Deep Genomics has built a similarly integrated setup, combining high-performance compute with pipelines that connect proprietary and public datasets to its models. “Our infrastructure allows seamless collaboration between machine learning, computational biology and experimental biology teams,” Frey said. “That enables rapid iteration from model development to in vitro validation and, ultimately, therapeutic design.”
AI isn’t just speeding up discovery — it’s also reshaping clinical development. Startups are using ML to select better trial populations, design adaptive protocols and model disease progression in silico. That can cut costs, improve statistical power and reduce unnecessary patient exposure.
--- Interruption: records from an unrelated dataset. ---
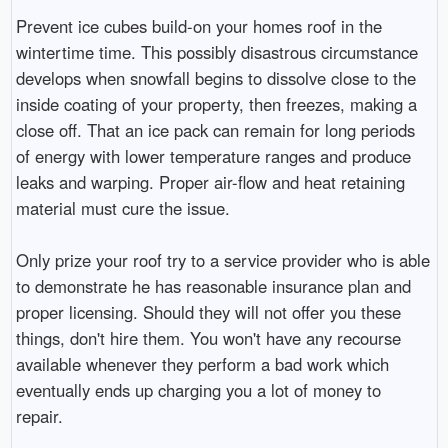
Prevent ice cubes build-on your homes roof in the
wintertime time. This possibly disastrous circumstance
develops when snowfall begins to dissolve close to the
inside coating of your property, then freezes, making a
close off. That an ice pack can remain for long periods
of energy with lower temperature ranges and produce
leaks and warping. Proper air-flow and heat retaining
material must cure the issue.
Only prize your roof try to a service provider who is able
to demonstrate he has reasonable insurance plan and
proper licensing. Should they will not offer you these
things, don't hire them. You won't have any recourse
available whenever they perform a bad work which
eventually ends up charging you a lot of money to
repair.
To help drive adoption, Recursion recently joined the Council for Responsible Use of AI in Clinical Trials, alongside Sanofi and Velocity Clinical Research, to establish industry standards and define meaningful metrics for AI’s value across the trial lifecycle. Deep Genomics, for its part, works with pharmaceutical partners to slot its foundation models into early R&D workflows, tailoring predictions to specific disease areas. Frey said the company validates its AI-designed candidates through experimental assays and in vivo studies, and has made some tools, like REPRESS, available for academic use.
The ecosystem is maturing quickly. Cloud platforms can now handle AI workloads with biological-scale data. Open-source tools and public omics datasets are proliferating. And the transformer architecture behind large language models is being repurposed for protein and phenotypic modeling.
But AI isn’t a panacea. Regulatory frameworks still lag behind the pace of innovation, and models are only as good as the data they’re trained on. Biology is complex, noisy and context-specific — even the best simulations can miss real-world effects.
What success looks like:
Faster progression from concept to clinical trial
Fewer failed candidates through early digital triage
Smarter patient targeting and enrollment
Better understanding of disease mechanisms — and drug effects
AI is giving drug developers a new kind of leverage. With the right infrastructure, data and scientific grounding, it’s not just possible to speed up R&D — it’s starting to become the default.
“We’re seeing our AI-driven predictions and AI-designed drugs already having a real impact on patients in trials,” Mabey said. “That’s enormously motivating. Every version of our platform is smarter than the last — and the quest for a virtual cell, even a virtual patient, feels like a real possibility.”
Frey was equally bullish but noted the urgency: “What keeps us up at night is knowing how critical this work is. Patients can’t wait. That’s why we’re growing our team rapidly — to bring these AI-designed medicines to the people who need them most.”